(Problem) Reading through the lines below, count those that include the string "English"; the answer is that number and nothing else.

Stored data entries:
:::
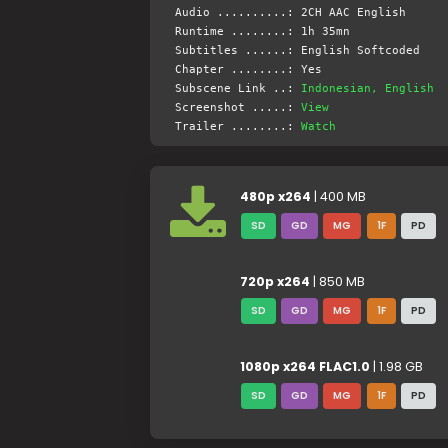
Audio ..........: 2CH AAC English
Runtime ........: 1h 35mn
Subtitles ......: English Softcoded
Chapter ........: Yes
Subscene Link ..:
Indonesian, English
Screenshot .....:
View
Trailer ........:
Watch
480p x264
| 400 MB
SD
GD
MG
1F
PD
720p x264
| 850 MB
SD
GD
MG
1F
PD
1080p x264 FLAC1.0
| 1.98 GB
SD
GD
MG
1F
PD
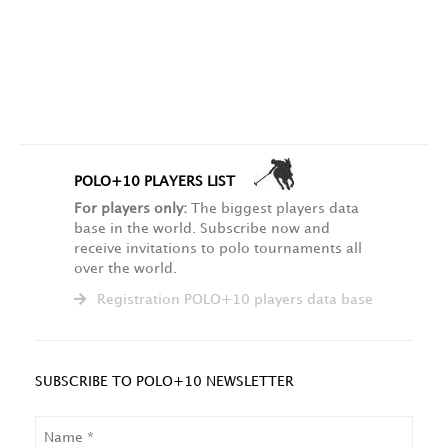
POLO+10 PLAYERS LIST
For players only:
The biggest players data
base in the world. Subscribe now and
receive invitations to polo tournaments all
over the world.
Registration POLO+10 players data base
SUBSCRIBE TO POLO+10 NEWSLETTER
NAME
:::
(Solved problem) 3